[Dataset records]
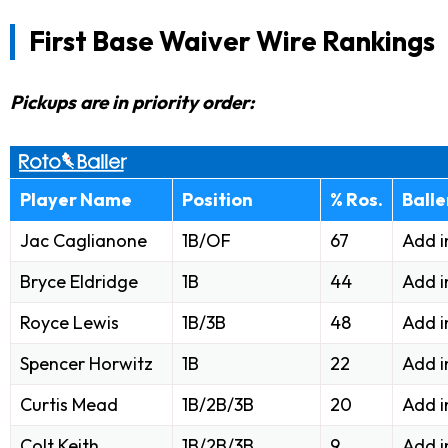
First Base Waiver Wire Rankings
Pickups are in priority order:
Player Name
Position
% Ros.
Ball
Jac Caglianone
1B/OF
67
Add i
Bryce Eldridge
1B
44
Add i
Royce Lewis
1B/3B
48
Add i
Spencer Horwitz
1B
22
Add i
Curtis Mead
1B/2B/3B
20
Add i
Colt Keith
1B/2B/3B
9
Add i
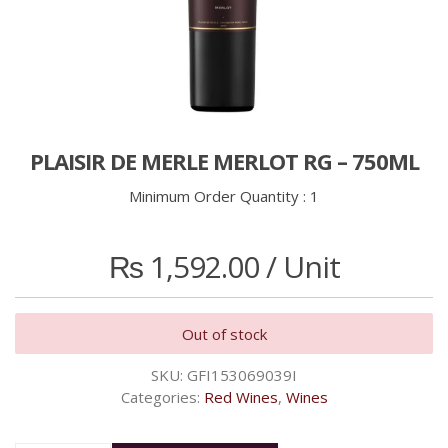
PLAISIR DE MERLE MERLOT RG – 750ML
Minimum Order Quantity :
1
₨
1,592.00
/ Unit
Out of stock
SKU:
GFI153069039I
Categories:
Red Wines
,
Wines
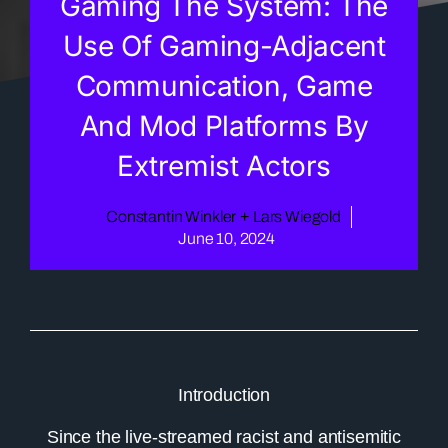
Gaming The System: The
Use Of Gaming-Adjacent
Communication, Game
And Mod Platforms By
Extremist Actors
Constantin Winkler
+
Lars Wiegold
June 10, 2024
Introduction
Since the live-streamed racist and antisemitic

• Exercise objective
Only the lines from the one containing "Curtis Mead" through the last line of the entries, both included, should be repeated exactly, and the pictures should be left out.

• Exercise result
Curtis Mead
1B/2B/3B
20
Add i
Colt Keith
1B/2B/3B
9
Add i
PLAISIR DE MERLE MERLOT RG – 750ML
Minimum Order Quantity :
1
₨
1,592.00
/ Unit
Out of stock
SKU:
GFI153069039I
Categories:
Red Wines
,
Wines
Gaming The System: The
Use Of Gaming-Adjacent
Communication, Game
And Mod Platforms By
Extremist Actors
Constantin Winkler
+
Lars Wiegold
June 10, 2024
Introduction
Since the live-streamed racist and antisemitic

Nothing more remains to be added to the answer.